We used the monitoring data and a review of existing literature to quantify species’ vulnerability and help NPS prioritize conservation efforts. These vulnerability assessments incorporated a species’ habitat preferences, interactions with other species, ability to adapt to changing conditions, and modeled exposure to climate change to rank the species’ relative risk. Most were at increased vulnerability due to their association with late season snowbanks, competition threats and inferred lack of genetic diversity.

For 16 of the species we mapped, we installed 26 long-term monitoring plots that can be resurveyed regularly to detect changes in the species’ abundance over time. We placed plots at the edge of the ecotone where we hypothesized the species may first retreat its habitat, for instance at the lowest elevation of the populations. We also collected seeds from eight of the focal species in Mt. Rainier and Olympic National Parks for ex situ conservation in the Miller Seed Vault.

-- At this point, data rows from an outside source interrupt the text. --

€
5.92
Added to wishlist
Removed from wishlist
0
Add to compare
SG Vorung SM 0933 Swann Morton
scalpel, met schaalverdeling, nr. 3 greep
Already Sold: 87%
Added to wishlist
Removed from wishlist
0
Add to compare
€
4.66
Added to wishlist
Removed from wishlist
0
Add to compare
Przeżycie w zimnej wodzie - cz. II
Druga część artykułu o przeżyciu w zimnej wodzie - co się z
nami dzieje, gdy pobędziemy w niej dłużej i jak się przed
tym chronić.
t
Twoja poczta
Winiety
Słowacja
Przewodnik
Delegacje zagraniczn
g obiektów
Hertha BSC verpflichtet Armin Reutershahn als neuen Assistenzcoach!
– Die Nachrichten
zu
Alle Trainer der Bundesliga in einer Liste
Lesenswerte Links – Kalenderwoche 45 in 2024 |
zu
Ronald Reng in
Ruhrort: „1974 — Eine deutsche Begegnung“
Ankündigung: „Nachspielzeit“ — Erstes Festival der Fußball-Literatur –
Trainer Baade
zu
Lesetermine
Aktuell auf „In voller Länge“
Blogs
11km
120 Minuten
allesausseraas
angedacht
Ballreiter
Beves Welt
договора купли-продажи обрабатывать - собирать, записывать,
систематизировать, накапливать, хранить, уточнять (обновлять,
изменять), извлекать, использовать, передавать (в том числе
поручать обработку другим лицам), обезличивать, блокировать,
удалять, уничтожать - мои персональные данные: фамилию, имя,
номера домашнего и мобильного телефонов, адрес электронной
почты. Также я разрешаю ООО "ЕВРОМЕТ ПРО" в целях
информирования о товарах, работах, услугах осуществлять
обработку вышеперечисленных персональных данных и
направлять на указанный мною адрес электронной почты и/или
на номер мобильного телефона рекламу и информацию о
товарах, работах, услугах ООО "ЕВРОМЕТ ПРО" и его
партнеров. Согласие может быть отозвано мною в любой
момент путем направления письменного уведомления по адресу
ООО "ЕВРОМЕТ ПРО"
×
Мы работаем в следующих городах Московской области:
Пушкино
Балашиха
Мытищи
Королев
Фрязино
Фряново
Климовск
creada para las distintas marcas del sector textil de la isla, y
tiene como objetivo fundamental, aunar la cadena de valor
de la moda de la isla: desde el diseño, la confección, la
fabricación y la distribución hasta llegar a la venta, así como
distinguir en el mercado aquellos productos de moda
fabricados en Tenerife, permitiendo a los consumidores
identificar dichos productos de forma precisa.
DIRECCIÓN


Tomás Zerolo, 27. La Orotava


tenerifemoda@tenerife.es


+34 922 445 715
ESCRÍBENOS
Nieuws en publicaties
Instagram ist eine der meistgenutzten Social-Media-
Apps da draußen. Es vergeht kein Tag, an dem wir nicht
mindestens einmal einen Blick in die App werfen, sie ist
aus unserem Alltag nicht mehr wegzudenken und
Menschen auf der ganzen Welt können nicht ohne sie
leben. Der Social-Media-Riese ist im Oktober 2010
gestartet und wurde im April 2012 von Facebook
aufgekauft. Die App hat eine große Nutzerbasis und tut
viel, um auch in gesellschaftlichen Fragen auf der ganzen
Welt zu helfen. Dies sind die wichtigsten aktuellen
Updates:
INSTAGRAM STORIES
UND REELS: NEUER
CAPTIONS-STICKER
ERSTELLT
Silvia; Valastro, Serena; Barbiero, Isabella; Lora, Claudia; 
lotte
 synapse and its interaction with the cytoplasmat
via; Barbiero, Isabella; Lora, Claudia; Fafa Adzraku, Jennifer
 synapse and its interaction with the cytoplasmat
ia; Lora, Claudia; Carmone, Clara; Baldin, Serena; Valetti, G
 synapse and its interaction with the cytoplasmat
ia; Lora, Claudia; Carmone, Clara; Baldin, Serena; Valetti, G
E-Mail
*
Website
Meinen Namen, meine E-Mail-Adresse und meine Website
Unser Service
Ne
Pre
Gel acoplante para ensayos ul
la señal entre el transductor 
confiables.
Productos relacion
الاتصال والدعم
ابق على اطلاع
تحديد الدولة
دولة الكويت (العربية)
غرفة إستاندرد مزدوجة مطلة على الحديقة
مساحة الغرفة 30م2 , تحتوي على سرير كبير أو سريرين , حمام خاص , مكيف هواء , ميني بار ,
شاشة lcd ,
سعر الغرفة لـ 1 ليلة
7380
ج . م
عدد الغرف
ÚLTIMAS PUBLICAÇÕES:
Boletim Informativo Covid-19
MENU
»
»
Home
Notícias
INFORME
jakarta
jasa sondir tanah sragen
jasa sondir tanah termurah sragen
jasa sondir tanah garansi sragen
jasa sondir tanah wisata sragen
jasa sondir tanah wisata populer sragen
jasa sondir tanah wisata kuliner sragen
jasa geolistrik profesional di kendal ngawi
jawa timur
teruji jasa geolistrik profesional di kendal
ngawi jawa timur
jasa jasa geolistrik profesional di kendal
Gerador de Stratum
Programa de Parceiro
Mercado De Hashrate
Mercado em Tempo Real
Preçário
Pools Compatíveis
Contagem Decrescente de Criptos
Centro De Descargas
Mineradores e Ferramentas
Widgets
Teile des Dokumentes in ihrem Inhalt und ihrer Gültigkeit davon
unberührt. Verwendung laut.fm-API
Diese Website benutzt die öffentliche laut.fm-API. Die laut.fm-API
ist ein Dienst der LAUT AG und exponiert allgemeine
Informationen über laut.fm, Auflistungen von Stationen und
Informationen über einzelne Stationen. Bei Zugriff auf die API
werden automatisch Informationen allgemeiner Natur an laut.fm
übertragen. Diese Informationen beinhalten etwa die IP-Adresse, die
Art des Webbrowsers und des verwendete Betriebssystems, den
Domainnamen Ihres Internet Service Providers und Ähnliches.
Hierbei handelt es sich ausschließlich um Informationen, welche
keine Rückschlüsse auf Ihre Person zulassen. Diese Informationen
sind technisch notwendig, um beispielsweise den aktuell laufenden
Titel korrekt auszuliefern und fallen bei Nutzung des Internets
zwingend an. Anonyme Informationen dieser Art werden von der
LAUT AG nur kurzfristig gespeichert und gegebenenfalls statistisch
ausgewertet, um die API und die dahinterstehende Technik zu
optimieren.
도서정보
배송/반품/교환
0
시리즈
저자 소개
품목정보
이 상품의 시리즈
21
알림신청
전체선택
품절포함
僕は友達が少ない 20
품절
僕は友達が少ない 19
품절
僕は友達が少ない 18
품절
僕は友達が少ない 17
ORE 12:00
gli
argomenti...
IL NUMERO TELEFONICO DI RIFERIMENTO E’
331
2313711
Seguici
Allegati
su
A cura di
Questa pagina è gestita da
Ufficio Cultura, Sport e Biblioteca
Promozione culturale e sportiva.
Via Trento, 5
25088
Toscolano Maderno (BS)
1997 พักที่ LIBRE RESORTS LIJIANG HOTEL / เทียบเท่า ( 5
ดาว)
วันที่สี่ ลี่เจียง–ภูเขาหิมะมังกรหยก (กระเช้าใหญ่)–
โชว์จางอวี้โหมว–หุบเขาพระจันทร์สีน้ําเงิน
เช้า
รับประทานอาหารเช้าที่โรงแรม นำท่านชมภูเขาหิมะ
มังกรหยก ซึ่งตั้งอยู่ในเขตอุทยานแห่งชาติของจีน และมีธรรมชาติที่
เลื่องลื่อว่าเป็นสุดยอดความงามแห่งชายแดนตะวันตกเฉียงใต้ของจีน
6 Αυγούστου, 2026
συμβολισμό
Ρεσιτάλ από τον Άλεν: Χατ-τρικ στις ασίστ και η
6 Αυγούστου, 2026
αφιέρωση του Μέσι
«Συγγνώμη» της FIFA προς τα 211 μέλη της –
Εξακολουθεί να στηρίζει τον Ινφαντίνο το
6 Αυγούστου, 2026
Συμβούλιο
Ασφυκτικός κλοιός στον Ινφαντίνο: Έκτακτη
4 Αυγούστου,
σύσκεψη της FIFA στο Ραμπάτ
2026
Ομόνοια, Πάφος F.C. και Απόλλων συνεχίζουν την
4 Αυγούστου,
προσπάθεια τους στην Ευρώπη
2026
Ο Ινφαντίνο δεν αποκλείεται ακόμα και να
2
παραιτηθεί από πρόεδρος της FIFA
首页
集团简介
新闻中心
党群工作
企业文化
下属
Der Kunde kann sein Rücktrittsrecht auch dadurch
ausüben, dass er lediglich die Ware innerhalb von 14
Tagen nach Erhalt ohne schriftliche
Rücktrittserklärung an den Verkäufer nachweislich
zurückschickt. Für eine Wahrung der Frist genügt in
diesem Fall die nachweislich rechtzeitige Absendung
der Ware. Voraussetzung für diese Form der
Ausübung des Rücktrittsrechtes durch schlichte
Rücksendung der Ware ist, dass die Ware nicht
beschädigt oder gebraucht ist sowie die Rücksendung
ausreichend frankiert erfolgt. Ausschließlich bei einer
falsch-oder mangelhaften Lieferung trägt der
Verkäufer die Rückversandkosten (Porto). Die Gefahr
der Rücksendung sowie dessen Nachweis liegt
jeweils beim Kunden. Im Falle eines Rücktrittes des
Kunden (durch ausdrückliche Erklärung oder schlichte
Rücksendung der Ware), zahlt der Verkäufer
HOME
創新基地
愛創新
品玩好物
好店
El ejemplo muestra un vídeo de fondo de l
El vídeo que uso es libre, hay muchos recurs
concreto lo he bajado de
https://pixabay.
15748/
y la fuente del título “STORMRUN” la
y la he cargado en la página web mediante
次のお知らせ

Finally, Rare Care compiled a toolbox of conservation management techniques that NPS can use when population declines are observed. We recommended that regional and local endemics be prioritized and that the NPS work with other national parks and other land management agencies to expand seed collections to encompass a species’ full range. Although our effort produced the first mapping records available for many of the populations we visited, there were populations we did not have time to monitor. We are hopeful that the national parks will welcome volunteer involvement in the continued monitoring of these vulnerable and unique species.